With each advance the army made in early 2009, the demands for a ceasefire grew more strident. Once it became clear that Rajapaksa wouldn’t bow to Washington and Brussels, punitive measures were imposed on Colombo that continue today, the most recent being the US-EU withdrawal of the Generalised Scheme of Preferences for Sri Lankan textiles in August.
It’s clear Sri Lanka is becoming another Burma—to be subjected to isolation and sanctions—all in the name of human rights and democracy. And, as in the case of Burma, the major beneficiary of the Western boycott will be the same—China.
China has already displaced India as the country of consequence for Sri Lanka. The distancing of Colombo from Delhi began in 1999, when the then Bharatiya Janata Party-led government refused urgent requests for military assistance. The LTTE had been inflicting defeats on a demoralised Sri Lankan army, which was running out of ammunition and weapons. When it became clear that India would refuse assistance because of its own political compulsions (the BJP was being supported by the DMK, a Tamil party that has backed an independent ‘Tamil Eelam’ homeland carved out of Sri Lanka), the Pakistanis stepped in, providing generous dollops of military assistance that enabled the Sri Lankan army to fend off the LTTE.

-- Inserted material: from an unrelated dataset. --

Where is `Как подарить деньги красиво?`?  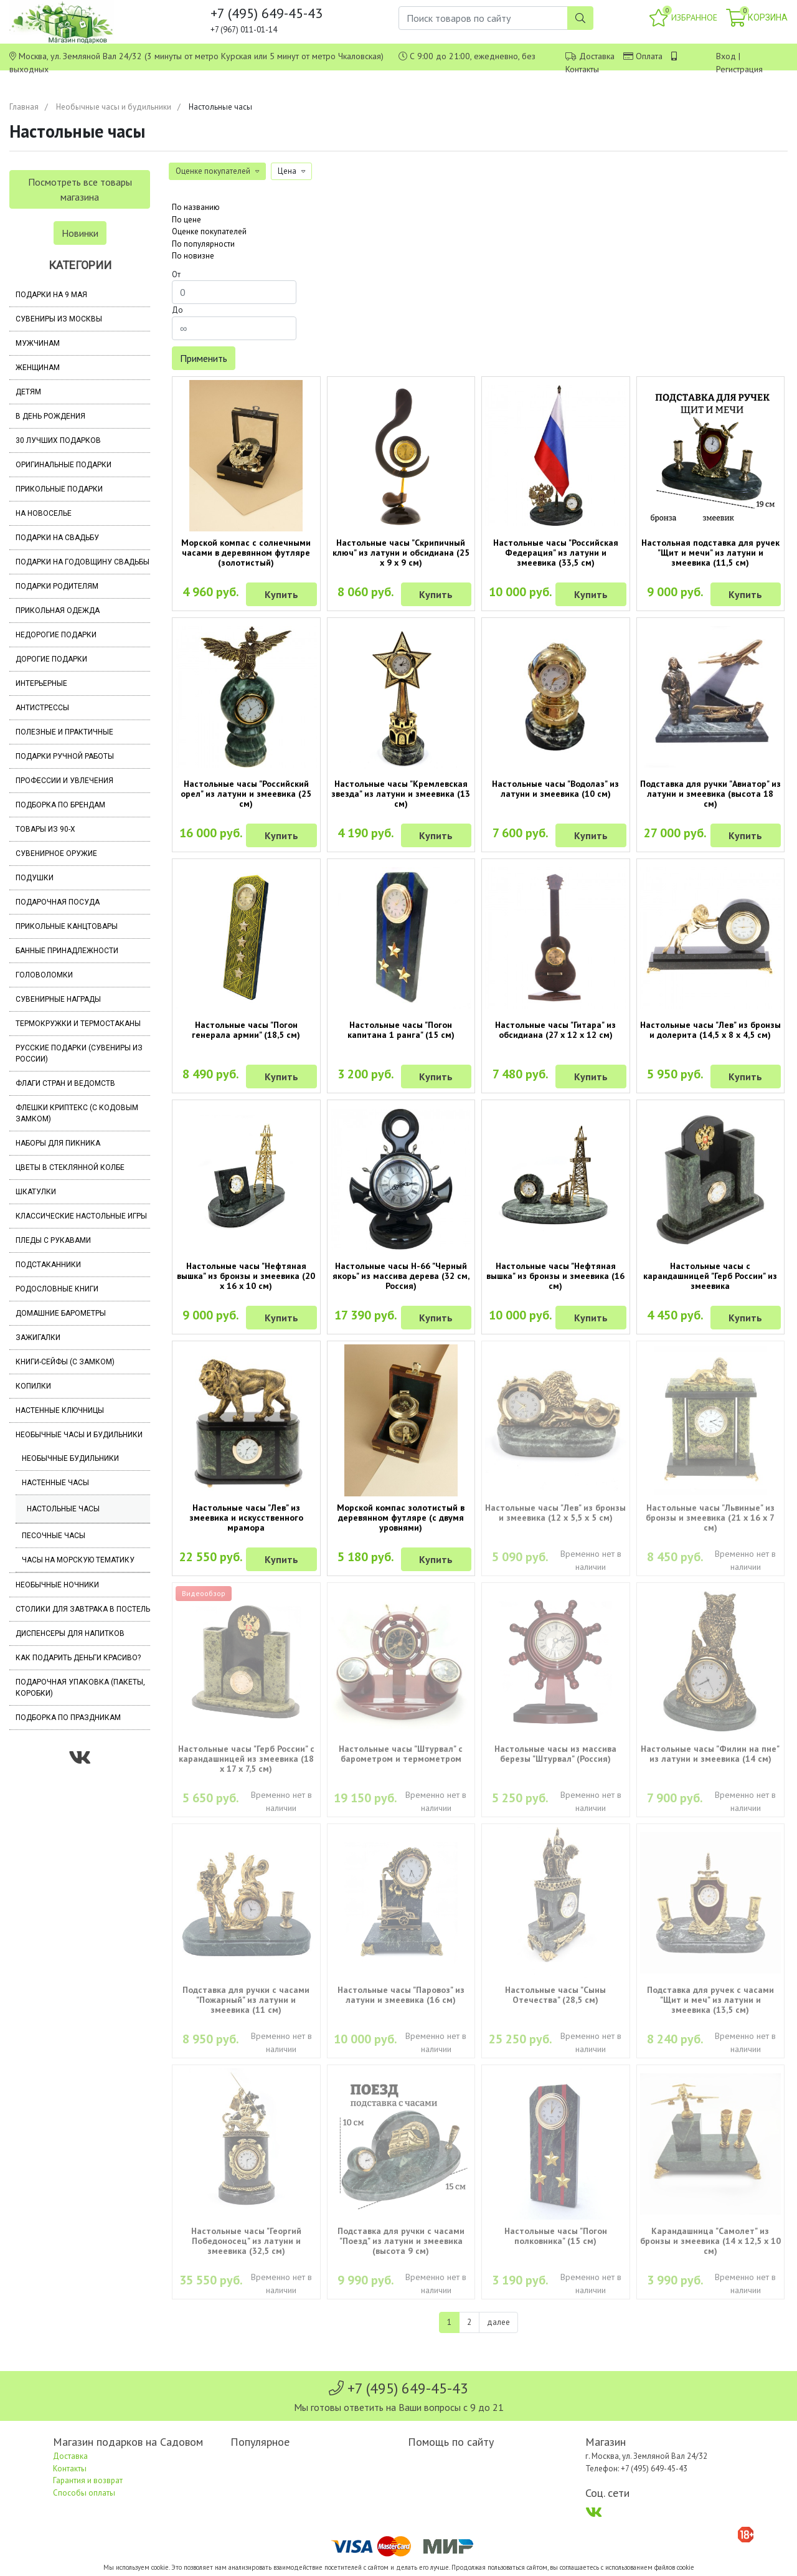 Как подарить деньги красиво? is located at coordinates (78, 1657).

Ten years later, history repeated itself. This time around, the DMK was a partner of the Congress Party, and was therefore able to ensure that no help was forthcoming from Delhi in the war against the LTTE. Once again, Pakistan stepped in, joining the Chinese in pumping weapons into Sri Lanka. In early 2009, when India’s parliamentary election was to take place, the Manmohan Singh government demanded Rajapaksa call a halt to the offensive—just a week before the capture and killing of LTTE Velupillai Prabhakaran. Since then, it has been the China-Pakistan duo that have become the partners of choice for Sri Lanka (although some care is still taken to avoid making this too obvious lest it provoke an Indian reaction).

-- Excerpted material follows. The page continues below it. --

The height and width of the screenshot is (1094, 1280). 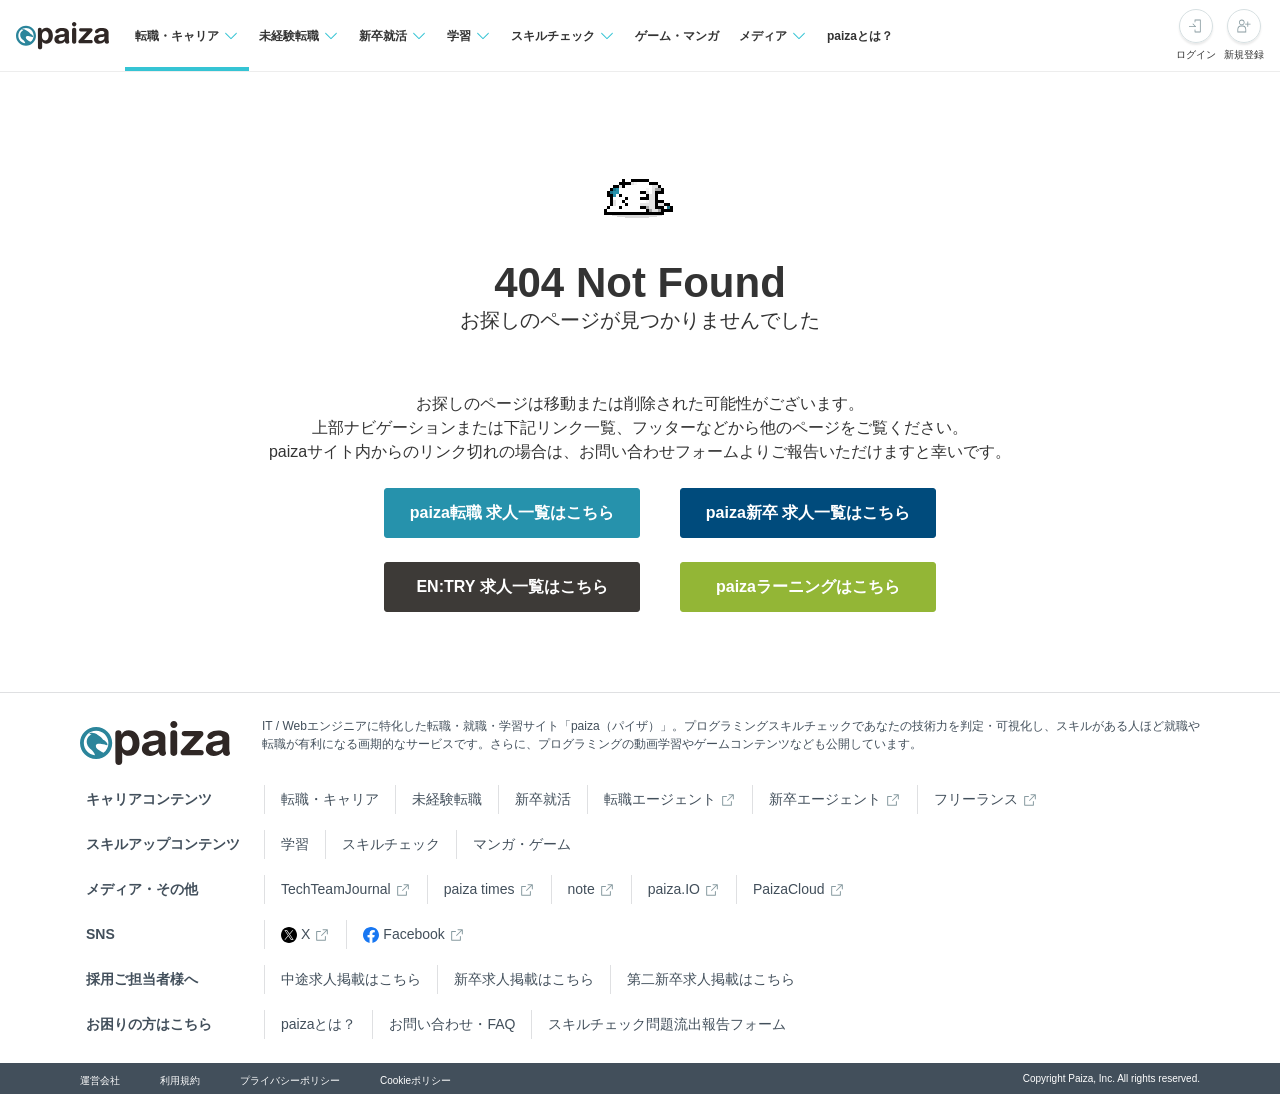 I want to click on 運営会社, so click(x=100, y=1080).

But apart from pandering to the political demands of the DMK, another factor that would have weighed on the minds of the Singh government would have been the fact that the EU has in essence been a de facto protector of the LTTE. Led by Norway, a country whose propensity for aggressively backing lost causes seems to rise in proportion to its oil income, Europe enforced a ceasefire in 2002 between then-Prime Minister Ranil Wickremasinghe and the LTTE. This gave the latter effective control over the north and east of the country, and helped ensure the eventual defeat of Wickremesinghe and his United National Front at the polls.